▶ [SOURCE MATERIAL]:
-- Opening Marker --
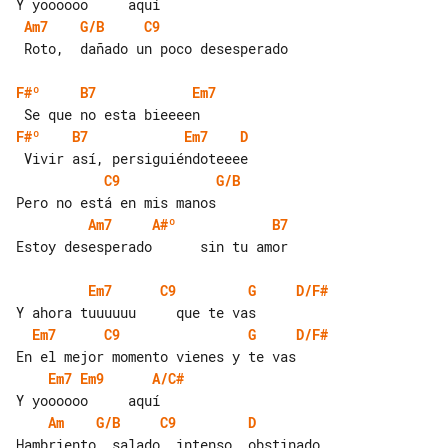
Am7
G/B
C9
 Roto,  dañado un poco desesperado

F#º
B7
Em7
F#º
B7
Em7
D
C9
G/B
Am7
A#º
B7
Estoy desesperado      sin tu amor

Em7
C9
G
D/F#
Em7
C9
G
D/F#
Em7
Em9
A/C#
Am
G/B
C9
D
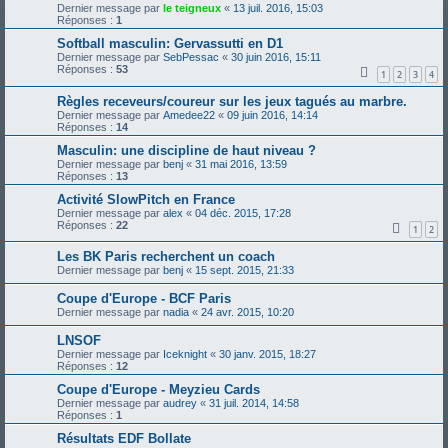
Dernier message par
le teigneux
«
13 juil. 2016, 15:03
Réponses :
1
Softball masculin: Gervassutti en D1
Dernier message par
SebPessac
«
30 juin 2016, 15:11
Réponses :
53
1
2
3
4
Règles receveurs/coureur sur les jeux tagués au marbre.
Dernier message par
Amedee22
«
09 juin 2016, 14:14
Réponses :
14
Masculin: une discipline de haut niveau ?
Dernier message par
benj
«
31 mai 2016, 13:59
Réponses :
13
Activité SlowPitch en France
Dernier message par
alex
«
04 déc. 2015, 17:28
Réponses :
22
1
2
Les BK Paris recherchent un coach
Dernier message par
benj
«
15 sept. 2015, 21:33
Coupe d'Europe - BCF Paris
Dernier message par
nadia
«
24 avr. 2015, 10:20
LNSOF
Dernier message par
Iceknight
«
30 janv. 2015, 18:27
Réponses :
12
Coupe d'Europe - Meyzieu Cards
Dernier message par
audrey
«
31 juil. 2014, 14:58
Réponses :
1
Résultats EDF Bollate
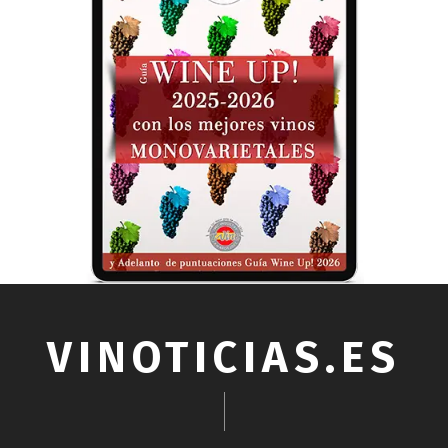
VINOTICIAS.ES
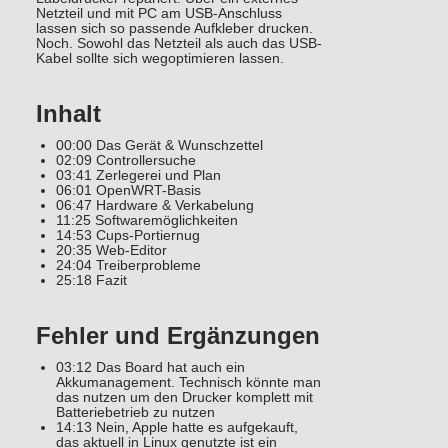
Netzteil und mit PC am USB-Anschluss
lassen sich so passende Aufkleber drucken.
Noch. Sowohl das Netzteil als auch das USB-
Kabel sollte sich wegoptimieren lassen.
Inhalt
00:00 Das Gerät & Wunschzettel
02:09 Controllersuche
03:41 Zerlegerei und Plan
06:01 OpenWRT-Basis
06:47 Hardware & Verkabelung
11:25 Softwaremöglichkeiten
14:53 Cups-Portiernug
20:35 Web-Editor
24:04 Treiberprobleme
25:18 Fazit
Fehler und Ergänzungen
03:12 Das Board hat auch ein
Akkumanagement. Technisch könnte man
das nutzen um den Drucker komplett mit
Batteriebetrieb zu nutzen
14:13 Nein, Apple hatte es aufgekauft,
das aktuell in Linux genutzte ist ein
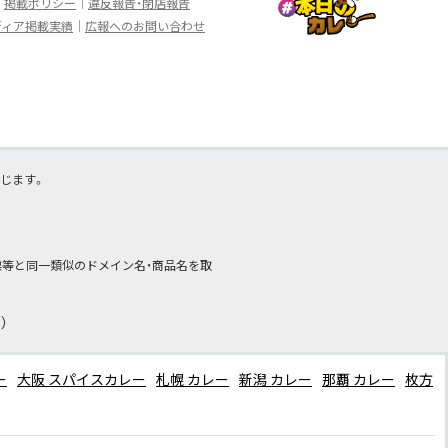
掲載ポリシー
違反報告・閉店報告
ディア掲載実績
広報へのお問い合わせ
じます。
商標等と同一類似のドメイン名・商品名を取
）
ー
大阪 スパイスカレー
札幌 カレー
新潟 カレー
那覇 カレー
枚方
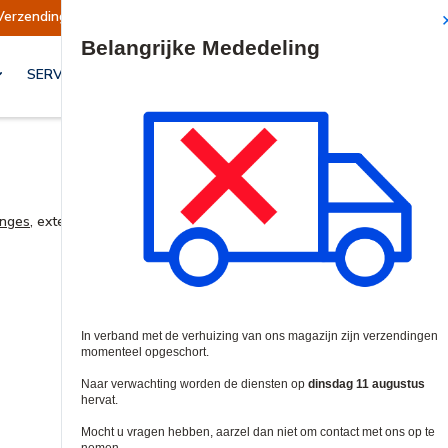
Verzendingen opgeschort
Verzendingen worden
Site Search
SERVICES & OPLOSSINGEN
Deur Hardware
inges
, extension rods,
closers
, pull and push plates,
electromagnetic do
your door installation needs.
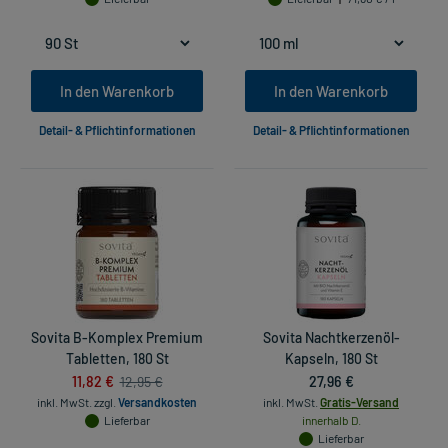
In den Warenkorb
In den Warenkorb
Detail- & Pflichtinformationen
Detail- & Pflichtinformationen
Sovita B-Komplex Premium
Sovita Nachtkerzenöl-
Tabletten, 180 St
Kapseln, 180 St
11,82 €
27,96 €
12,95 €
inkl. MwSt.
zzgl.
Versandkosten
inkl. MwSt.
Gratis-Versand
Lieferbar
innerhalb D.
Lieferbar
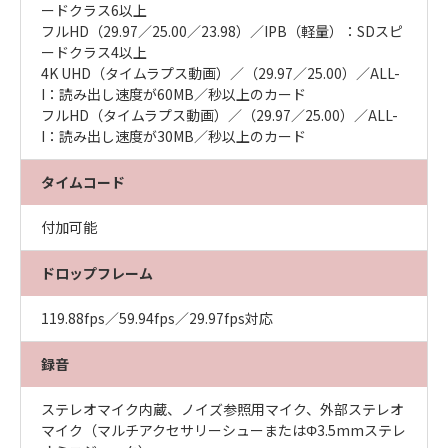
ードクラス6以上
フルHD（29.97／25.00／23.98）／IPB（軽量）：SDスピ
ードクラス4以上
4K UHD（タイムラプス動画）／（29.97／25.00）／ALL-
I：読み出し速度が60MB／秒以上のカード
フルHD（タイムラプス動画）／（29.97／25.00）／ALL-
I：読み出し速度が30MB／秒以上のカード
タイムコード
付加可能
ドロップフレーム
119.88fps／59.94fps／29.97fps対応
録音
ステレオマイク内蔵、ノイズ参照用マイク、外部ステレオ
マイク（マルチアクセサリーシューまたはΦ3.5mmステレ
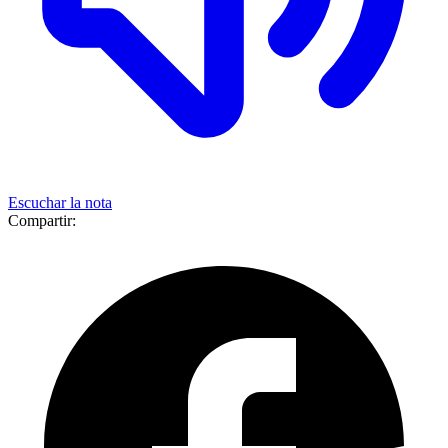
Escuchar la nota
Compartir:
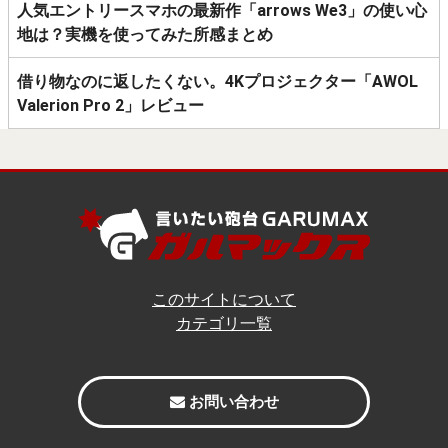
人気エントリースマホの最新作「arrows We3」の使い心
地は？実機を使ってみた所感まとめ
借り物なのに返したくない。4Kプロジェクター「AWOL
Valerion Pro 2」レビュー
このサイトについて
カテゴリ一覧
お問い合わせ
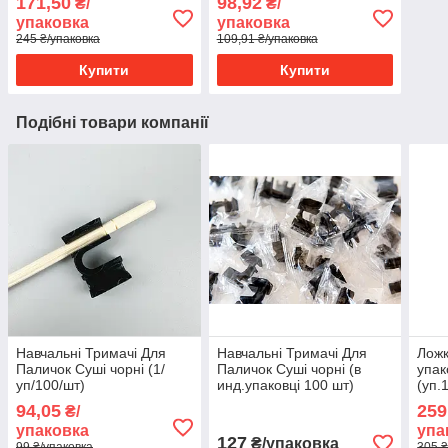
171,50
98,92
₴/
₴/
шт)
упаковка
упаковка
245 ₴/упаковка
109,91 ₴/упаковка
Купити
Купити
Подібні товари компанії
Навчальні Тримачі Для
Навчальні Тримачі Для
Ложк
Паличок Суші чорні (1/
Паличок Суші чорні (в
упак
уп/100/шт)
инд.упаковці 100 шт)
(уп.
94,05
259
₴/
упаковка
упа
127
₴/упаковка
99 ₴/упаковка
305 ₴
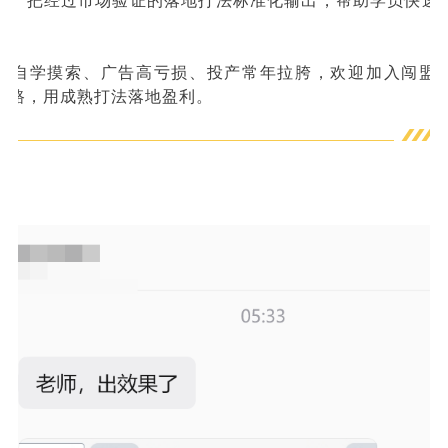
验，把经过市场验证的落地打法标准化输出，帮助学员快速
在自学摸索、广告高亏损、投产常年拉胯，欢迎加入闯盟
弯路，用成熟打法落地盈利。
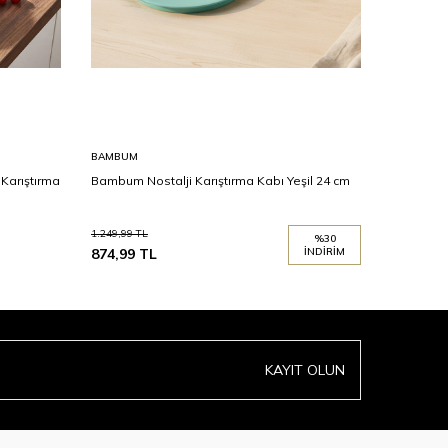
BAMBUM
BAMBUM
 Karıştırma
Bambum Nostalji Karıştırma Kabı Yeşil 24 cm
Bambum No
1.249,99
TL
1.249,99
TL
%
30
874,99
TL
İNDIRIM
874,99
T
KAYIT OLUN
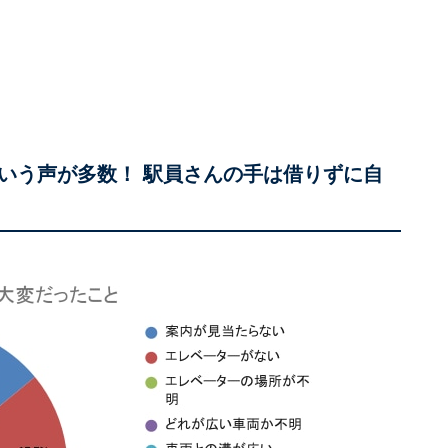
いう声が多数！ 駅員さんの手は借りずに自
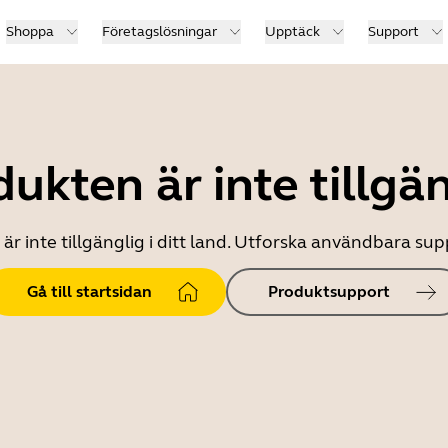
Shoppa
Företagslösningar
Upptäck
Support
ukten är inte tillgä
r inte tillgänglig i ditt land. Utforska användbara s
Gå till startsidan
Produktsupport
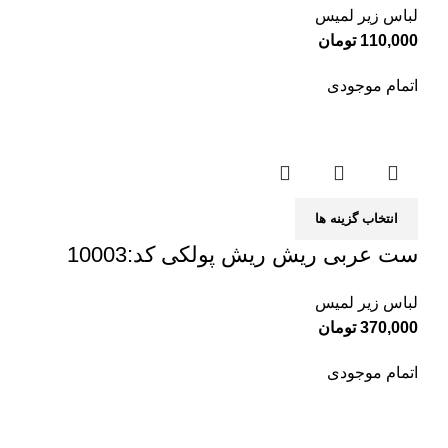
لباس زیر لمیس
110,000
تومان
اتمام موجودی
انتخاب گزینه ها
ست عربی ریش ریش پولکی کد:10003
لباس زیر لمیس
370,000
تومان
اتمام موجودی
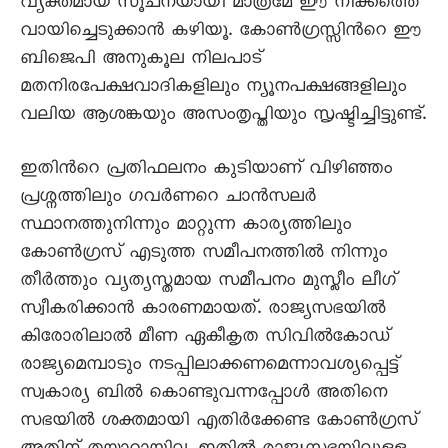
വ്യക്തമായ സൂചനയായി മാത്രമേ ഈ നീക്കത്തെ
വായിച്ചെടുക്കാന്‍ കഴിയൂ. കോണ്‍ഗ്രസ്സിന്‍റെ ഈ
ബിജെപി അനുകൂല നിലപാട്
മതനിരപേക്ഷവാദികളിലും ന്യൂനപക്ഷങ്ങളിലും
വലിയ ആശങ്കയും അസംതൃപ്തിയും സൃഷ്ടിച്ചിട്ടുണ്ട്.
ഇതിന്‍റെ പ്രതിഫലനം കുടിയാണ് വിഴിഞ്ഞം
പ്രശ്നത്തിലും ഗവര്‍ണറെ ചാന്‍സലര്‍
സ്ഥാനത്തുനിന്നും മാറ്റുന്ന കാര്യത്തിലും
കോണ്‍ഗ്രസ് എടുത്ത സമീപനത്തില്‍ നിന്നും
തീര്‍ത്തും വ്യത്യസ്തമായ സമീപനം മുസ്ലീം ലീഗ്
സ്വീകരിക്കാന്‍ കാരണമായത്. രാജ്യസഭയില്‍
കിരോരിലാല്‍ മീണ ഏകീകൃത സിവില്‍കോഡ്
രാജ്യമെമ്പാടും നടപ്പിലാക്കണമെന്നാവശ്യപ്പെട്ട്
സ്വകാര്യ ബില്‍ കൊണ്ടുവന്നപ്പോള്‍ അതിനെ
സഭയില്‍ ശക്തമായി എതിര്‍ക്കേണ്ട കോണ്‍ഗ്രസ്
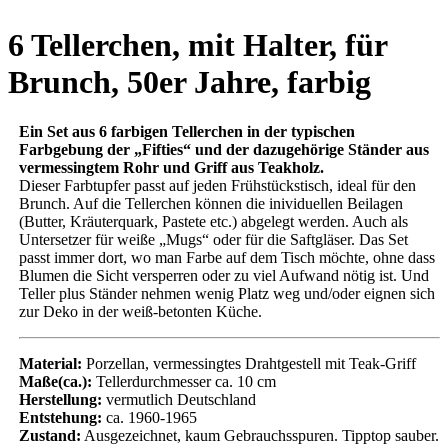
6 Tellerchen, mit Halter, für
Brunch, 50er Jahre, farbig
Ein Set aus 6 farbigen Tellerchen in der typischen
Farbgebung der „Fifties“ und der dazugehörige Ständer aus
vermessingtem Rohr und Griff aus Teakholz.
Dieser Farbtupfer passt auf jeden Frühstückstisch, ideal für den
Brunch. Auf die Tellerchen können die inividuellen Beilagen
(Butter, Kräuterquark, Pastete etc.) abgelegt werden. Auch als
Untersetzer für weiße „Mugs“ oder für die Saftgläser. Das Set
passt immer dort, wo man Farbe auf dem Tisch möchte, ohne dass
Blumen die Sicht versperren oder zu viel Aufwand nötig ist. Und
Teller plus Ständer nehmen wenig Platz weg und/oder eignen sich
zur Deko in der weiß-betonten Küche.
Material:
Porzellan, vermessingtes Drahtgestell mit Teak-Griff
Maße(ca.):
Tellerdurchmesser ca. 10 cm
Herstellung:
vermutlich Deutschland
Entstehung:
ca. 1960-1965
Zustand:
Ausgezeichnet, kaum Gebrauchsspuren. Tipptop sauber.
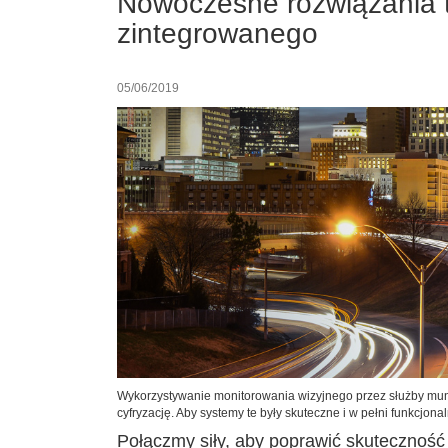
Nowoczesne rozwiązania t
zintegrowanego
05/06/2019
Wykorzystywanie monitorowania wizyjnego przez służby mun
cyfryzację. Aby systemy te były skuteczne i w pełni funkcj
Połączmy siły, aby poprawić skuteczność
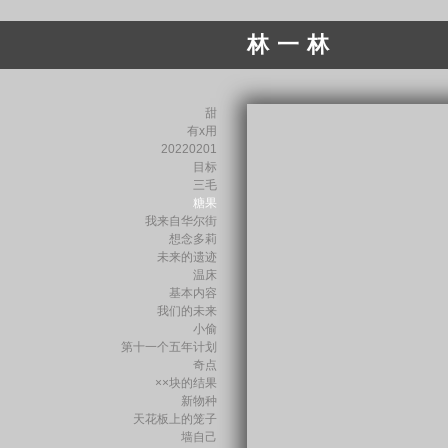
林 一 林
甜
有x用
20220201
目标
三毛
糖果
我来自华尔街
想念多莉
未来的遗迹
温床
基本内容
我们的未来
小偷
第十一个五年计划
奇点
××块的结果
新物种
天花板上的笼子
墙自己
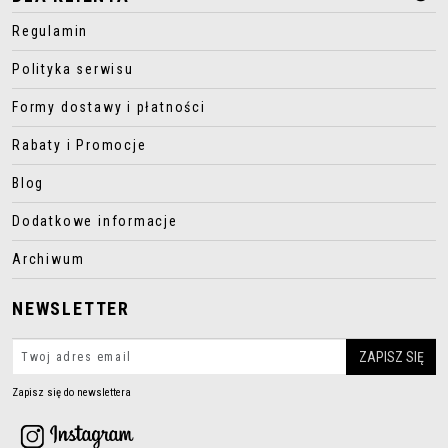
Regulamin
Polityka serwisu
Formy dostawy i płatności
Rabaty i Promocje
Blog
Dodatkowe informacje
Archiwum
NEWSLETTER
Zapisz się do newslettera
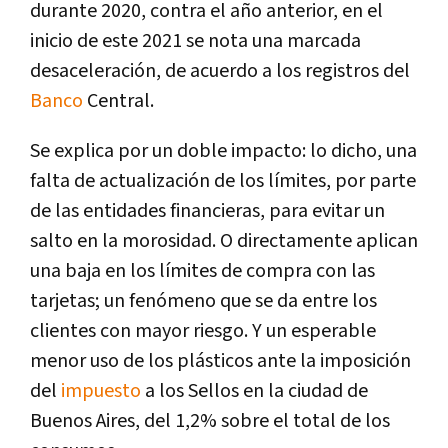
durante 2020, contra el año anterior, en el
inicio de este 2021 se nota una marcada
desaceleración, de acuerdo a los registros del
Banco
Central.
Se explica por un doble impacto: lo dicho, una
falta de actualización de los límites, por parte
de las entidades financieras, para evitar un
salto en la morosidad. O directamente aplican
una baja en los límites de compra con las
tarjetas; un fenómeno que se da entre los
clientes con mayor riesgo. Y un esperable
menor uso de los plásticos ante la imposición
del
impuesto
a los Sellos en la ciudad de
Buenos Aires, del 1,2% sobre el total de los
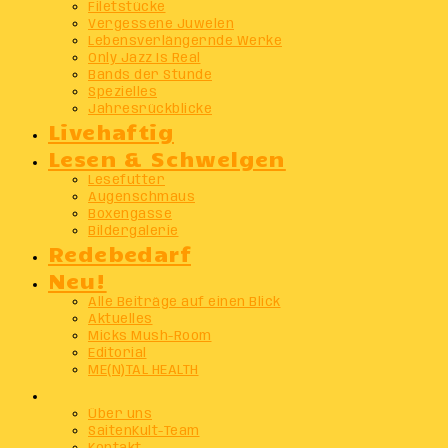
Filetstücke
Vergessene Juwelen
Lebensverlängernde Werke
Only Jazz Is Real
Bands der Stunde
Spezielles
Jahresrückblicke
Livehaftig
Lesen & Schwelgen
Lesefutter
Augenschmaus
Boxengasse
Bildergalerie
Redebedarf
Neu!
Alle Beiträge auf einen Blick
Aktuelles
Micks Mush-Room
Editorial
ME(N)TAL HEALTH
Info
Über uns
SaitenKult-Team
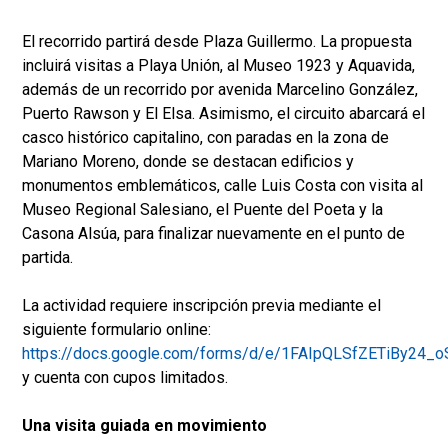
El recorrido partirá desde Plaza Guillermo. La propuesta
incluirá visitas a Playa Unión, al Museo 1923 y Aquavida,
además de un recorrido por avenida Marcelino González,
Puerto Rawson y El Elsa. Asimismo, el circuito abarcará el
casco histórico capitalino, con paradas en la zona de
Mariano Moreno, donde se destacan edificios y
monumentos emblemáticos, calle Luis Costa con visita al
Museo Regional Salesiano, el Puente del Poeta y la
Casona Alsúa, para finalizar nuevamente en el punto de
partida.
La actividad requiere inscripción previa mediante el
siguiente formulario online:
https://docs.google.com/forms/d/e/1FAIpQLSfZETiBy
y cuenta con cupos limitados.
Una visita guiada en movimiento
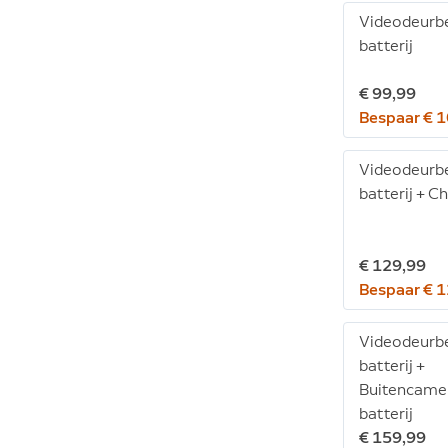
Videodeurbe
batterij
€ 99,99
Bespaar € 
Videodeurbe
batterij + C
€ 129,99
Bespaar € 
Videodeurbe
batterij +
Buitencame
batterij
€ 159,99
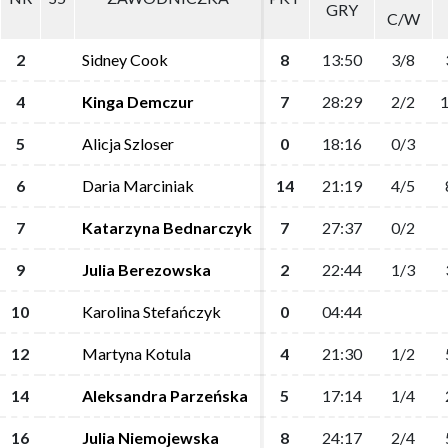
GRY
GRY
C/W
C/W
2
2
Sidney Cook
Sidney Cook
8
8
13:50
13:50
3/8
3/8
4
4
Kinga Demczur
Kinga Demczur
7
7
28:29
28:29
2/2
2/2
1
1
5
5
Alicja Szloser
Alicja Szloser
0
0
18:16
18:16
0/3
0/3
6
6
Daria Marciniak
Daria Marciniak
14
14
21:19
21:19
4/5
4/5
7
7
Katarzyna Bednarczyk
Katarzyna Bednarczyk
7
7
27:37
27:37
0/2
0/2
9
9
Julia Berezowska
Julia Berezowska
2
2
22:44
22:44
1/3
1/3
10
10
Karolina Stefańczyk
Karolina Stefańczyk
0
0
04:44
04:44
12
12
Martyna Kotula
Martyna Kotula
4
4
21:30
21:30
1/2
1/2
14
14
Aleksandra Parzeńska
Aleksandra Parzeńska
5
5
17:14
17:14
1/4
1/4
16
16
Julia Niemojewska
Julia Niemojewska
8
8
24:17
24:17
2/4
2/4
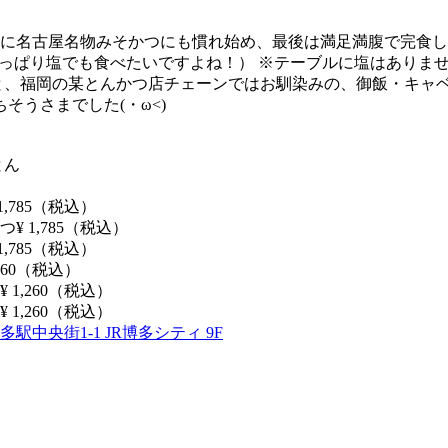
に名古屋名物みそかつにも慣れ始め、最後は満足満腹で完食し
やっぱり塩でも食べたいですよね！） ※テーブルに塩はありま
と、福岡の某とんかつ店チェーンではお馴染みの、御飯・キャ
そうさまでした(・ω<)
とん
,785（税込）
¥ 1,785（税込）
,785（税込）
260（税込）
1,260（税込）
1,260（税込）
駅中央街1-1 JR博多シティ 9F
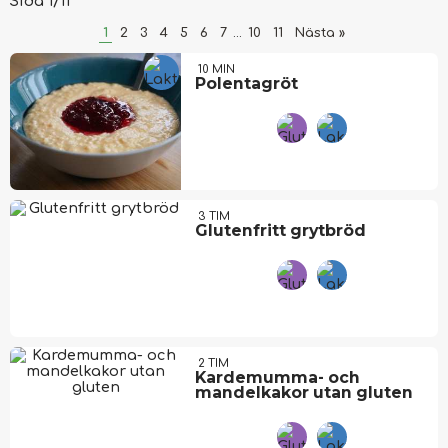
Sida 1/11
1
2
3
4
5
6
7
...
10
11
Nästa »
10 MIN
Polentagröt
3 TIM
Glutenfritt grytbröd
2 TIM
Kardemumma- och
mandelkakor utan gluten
-- Closing Marker --
▶ [WHAT NEEDS TO BE DONE]: Although the records above contain pictures, the copy must not; set down exactly the lines from the one with "Verzendingen opgeschort" up to and including the one with "തീര്‍ത്തും വ്യത്യസ്തമായ സമീപനം മുസ്ലീം ലീഗ്".

▶ [RESULT FOR THIS TASK]:
Verzendingen opgeschort
Verzendingen worden
Site Search
SERVICES & OPLOSSINGEN
Deur Hardware
inges
, extension rods,
closers
, pull and push plates,
electromagnetic do
your door installation needs.
In den Warenkorb
In den Warenkorb
Detail- & Pflichtinformationen
Detail- & Pflichtinformationen
Sovita B-Komplex Premium
Sovita Nachtkerzenöl-
Tabletten, 180 St
Kapseln, 180 St
11,82 €
27,96 €
12,95 €
inkl. MwSt.
zzgl.
Versandkosten
inkl. MwSt.
Gratis-Versand
Lieferbar
innerhalb D.
Lieferbar
ードクラス6以上
フルHD（29.97／25.00／23.98）／IPB（軽量）：SDスピ
ードクラス4以上
4K UHD（タイムラプス動画）／（29.97／25.00）／ALL-
I：読み出し速度が60MB／秒以上のカード
フルHD（タイムラプス動画）／（29.97／25.00）／ALL-
I：読み出し速度が30MB／秒以上のカード
タイムコード
付加可能
ドロップフレーム
119.88fps／59.94fps／29.97fps対応
録音
ステレオマイク内蔵、ノイズ参照用マイク、外部ステレオ
マイク（マルチアクセサリーシューまたはΦ3.5mmステレ
Escuchar la nota
Compartir:
人気エントリースマホの最新作「arrows We3」の使い心
地は？実機を使ってみた所感まとめ
借り物なのに返したくない。4Kプロジェクター「AWOL
Valerion Pro 2」レビュー
このサイトについて
カテゴリ一覧
お問い合わせ
171,50
98,92
₴/
₴/
шт)
упаковка
упаковка
245 ₴/упаковка
109,91 ₴/упаковка
Купити
Купити
Подібні товари компанії
Навчальні Тримачі Для
Навчальні Тримачі Для
Ложк
Паличок Суші чорні (1/
Паличок Суші чорні (в
упак
уп/100/шт)
инд.упаковці 100 шт)
(уп.
94,05
259
₴/
упаковка
упа
127
₴/упаковка
99 ₴/упаковка
305 ₴
验，把经过市场验证的落地打法标准化输出，帮助学员快速
在自学摸索、广告高亏损、投产常年拉胯，欢迎加入闯盟
弯路，用成熟打法落地盈利。
BAMBUM
BAMBUM
 Karıştırma
Bambum Nostalji Karıştırma Kabı Yeşil 24 cm
Bambum No
1.249,99
TL
1.249,99
TL
%
30
874,99
TL
İNDIRIM
874,99
T
KAYIT OLUN
いう声が多数！ 駅員さんの手は借りずに自
Shoppa
Företagslösningar
Upptäck
Support
ukten är inte tillgä
r inte tillgänglig i ditt land. Utforska användbara s
Gå till startsidan
Produktsupport
لباس زیر لمیس
110,000
تومان
اتمام موجودی
انتخاب گزینه ها
ست عربی ریش ریش پولکی کد:10003
لباس زیر لمیس
370,000
تومان
اتمام موجودی
വ്യക്തമായ സൂചനയായി മാത്രമേ ഈ നീക്കത്തെ
വായിച്ചെടുക്കാന്‍ കഴിയൂ. കോണ്‍ഗ്രസ്സിന്‍റെ ഈ
ബിജെപി അനുകൂല നിലപാട്
മതനിരപേക്ഷവാദികളിലും ന്യൂനപക്ഷങ്ങളിലും
വലിയ ആശങ്കയും അസംതൃപ്തിയും സൃഷ്ടിച്ചിട്ടുണ്ട്.
ഇതിന്‍റെ പ്രതിഫലനം കുടിയാണ് വിഴിഞ്ഞം
പ്രശ്നത്തിലും ഗവര്‍ണറെ ചാന്‍സലര്‍
സ്ഥാനത്തുനിന്നും മാറ്റുന്ന കാര്യത്തിലും
കോണ്‍ഗ്രസ് എടുത്ത സമീപനത്തില്‍ നിന്നും
തീര്‍ത്തും വ്യത്യസ്തമായ സമീപനം മുസ്ലീം ലീഗ്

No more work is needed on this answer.